Readers are not fooled by Miss Kilman’s aura of religious superiority and arrogance. Although she claims “I don’t pity myself…I pity other people…” on page 2229, and her inner monologue reads, “Fool! Simpleton! You who have known neither sorrow nor pleasure, who have trifled your life away!” while in the presence of Mrs. Dalloway on page 2225, the guise can be pulled back to see a classic case of ‘sour grapes.’ No matter how much she pities people or boasts her own intelligence, the fact remains that Miss Kilman is unpopular and knows it. “I never go to parties,” she says on page 2229, ”People don’t ask me to parties.”

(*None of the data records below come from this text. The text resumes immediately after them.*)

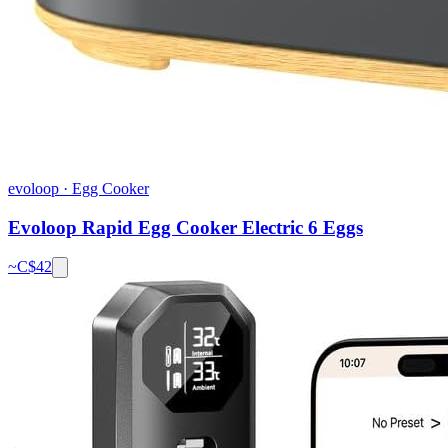
evoloop
·
Egg Cooker
Evoloop Rapid Egg Cooker Electric 6 Eggs
~C$
42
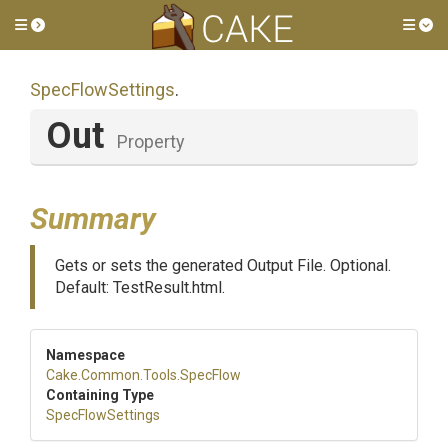
Toggle side menu
Tog
SpecFlowSettings
.
Out
Property
Summary
Gets or sets the generated Output File. Optional.
Default: TestResult.html.
Namespace
Cake
.Common
.Tools
.SpecFlow
Containing Type
SpecFlowSettings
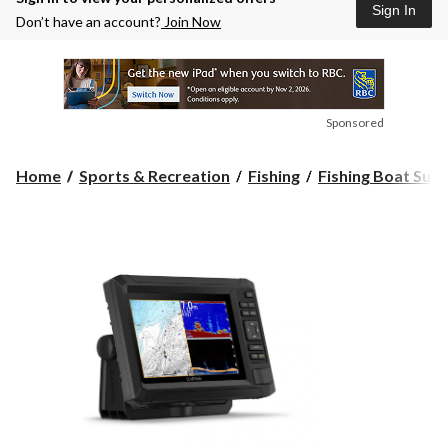
Sign In
Don’t have an account?
Join Now
Sponsored
Home
Sports & Recreation
Fishing
Fishing Boat Supp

However, company does not always equal contentment,as the novel “Mrs. Dalloway” proves. Even though Clarissa is a respectable woman in society, married, has a child, is fairly wealthy, she still feels uneasy in her seemingly perfect life. When Peter criticized her for marrying Richard Dalloway, claiming she’d fall into the ‘perfect hostess’ role, she cried distressedly. The marriage between Richard and Clarissa is seen by several characters, including Clarissa at times, as a compromise.
This awareness can be seen through a recollection of Clarissa’s time with Sally Seton. Sally was seen a social deviant as well, but is not characterized very negatively in the book, although Clarissa recalls Sally as “completely reckless; did the most idiotic things out of bravado…Absurd, she was-very absurd” on page 2174. If anything, she’s characterized as a strong woman who breaks social boundaries. Whether the good or bad kind of social deviant, a relationship with Sally was deemed too dangerous for Clarissa, as characterized on page 2173 as “an illumination; a match burning in a crocus; an inner meaning almost expressed.” Clarissa’s inability to match Sally’s level of deviancy or be associated with it caused her to miss out on a romantic opportunity. Her adherence to social rules left her at a regrettable loss. “Had not that, after all, been love?” she also wondered on page 2173. Peter Welsh, too, mourns the marriage between Clarissa and Richard, considering it a death to Clarissa’s soul. However, he wasn’t upset that Clarissa didn’t end up with Sally; he was upset she didn’t end up with him.
Another woman finding unhappiness in adherence is Lady Bradshaw. Married to Dr. Bradshaw, Lady Bradshaw was subjected to a rigid regime of conformity by the doctor. It is clearly stated on page 2212 of the book by Woolf, “For Example, Lady Bradshaw. Fifteen years ago she had gone under.” Lady Bradshaw was described as an adamant fisher and generally carefree, which was considered deviant behavior for a woman. Upon marrying Dr. Bradshaw, Lady Bradshaw was put in a similar position as Septimus; one must surrender their soul to be accepted into the society that has norms. Instead of making the ultimate escape, however, Lady Bradshaw trades in her social deviance for the comfort of respectable husband and the respectability that comes with it. She survives to the end of the novel; she survives in body but arguably not in soul.
Thus, it can be seen that Charles Dickens and Virginia Woolf had different ideas about deviance and conformity and different themes they wanted to present to their readers; Dickens’ novel shows the power of social deviance and the heroes getting the endings they deserve, while Woolf’s tale argues that one’s actions do not guarantee any success or failure in life.